Top of RECORDS PROVIDED

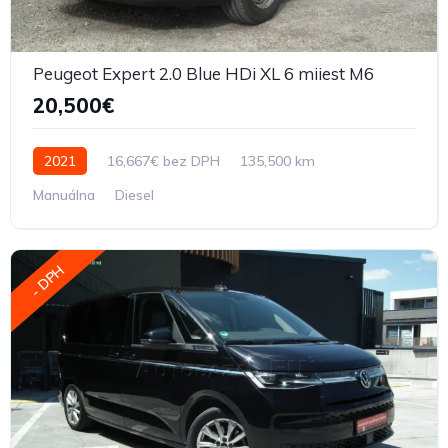
Peugeot Expert 2.0 Blue HDi XL 6 miiest M6
20,500€
2021
16,667€ bez DPH
135,500 km
Manuálna
Diesel
- DPH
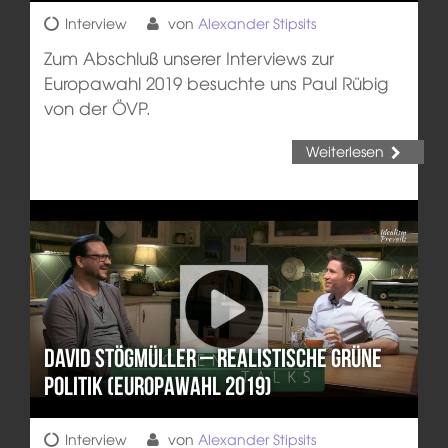
Interview
von
Alexander Stipsits
Zum Abschluß unserer Interviews zur
Europawahl 2019 besuchte uns Paul Rübig
von der ÖVP.
Weiterlesen
David Stögmüller – Realistische grüne
Politik (Europawahl 2019)
Interview
von
Alexander Stipsits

Bottom of RECORDS PROVIDED

Each line that holds the string "Europawahl" is to be copied from the entries above.

**WRITTEN SOLUTION**
Europawahl 2019 besuchte uns Paul Rübig
Politik (Europawahl 2019)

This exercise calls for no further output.